SOURCE INFORMATION:

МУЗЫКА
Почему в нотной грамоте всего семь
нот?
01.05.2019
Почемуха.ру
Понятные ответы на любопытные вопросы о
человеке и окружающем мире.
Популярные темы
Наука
...
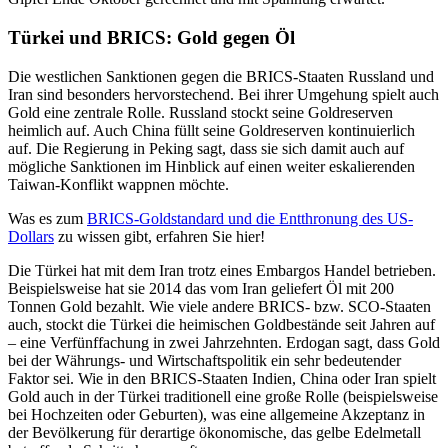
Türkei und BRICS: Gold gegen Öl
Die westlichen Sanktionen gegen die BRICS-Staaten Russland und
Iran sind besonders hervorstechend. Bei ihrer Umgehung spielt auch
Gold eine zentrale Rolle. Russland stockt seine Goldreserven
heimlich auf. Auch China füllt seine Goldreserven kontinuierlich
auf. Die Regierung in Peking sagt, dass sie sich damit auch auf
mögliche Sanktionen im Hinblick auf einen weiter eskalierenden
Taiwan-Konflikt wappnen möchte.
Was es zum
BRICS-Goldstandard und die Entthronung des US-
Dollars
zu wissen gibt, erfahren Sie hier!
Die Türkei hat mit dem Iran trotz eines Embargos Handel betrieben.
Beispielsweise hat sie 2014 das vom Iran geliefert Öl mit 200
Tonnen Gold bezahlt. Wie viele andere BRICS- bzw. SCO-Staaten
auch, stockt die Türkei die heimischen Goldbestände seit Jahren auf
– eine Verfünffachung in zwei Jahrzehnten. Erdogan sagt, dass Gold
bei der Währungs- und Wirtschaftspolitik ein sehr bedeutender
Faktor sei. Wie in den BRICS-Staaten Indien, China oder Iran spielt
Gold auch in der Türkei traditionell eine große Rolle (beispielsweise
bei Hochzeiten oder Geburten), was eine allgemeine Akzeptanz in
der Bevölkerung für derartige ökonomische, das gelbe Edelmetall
...
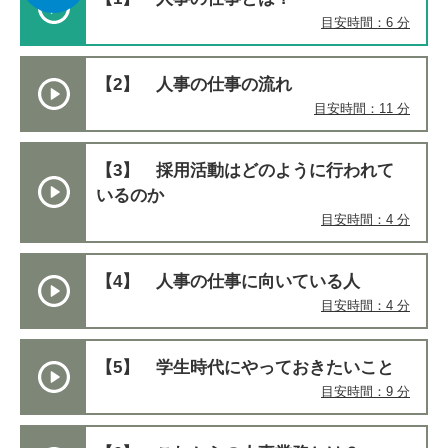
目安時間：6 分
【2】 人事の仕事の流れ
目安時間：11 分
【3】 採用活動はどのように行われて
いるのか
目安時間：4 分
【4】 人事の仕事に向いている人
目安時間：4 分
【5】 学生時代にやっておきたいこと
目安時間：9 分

YOUR GOAL: Print, without alteration, only the lines above between the one holding "Die Türkei hat" and the one holding "Faktor sei. Wie", inclusive.

RESPONSE BOX:
Die Türkei hat mit dem Iran trotz eines Embargos Handel betrieben.
Beispielsweise hat sie 2014 das vom Iran geliefert Öl mit 200
Tonnen Gold bezahlt. Wie viele andere BRICS- bzw. SCO-Staaten
auch, stockt die Türkei die heimischen Goldbestände seit Jahren auf
– eine Verfünffachung in zwei Jahrzehnten. Erdogan sagt, dass Gold
bei der Währungs- und Wirtschaftspolitik ein sehr bedeutender
Faktor sei. Wie in den BRICS-Staaten Indien, China oder Iran spielt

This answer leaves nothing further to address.